> _WORK REQUEST_
Filter the listing and keep only the lines with the word "each".

(THE INPUT)

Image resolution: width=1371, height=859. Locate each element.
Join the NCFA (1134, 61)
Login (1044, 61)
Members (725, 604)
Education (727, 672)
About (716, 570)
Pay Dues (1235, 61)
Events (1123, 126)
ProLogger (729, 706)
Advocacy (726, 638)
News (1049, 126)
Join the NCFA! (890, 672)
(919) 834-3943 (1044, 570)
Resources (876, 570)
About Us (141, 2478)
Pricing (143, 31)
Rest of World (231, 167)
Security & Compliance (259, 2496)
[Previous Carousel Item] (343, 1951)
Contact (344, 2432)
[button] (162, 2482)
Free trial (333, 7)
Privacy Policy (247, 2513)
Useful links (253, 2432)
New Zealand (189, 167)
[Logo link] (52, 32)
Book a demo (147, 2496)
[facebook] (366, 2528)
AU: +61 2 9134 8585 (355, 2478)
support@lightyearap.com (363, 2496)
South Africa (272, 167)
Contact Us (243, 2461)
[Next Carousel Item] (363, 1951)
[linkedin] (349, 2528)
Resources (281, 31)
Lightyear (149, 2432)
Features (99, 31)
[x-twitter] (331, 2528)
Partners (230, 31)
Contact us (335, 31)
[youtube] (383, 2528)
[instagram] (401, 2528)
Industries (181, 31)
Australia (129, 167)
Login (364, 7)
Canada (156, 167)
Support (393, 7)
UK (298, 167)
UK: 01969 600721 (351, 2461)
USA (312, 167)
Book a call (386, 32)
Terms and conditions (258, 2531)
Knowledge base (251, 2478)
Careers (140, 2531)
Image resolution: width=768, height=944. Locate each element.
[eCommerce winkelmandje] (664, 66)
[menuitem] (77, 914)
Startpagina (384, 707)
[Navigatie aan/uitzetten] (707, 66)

(End THE INPUT)
(THE INPUT)

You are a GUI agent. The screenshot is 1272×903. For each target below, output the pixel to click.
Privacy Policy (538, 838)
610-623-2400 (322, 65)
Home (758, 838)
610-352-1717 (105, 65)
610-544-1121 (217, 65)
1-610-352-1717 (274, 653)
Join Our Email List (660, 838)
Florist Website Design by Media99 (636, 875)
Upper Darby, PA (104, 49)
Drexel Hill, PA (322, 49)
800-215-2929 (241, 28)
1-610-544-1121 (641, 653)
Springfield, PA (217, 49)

(End THE INPUT)

> _RESULT BELOW_
Image resolution: width=1371, height=859. Locate each element.
Image resolution: width=768, height=944. Locate each element.
You are a GUI agent. The screenshot is 1272×903. For each target below, output the pixel to click.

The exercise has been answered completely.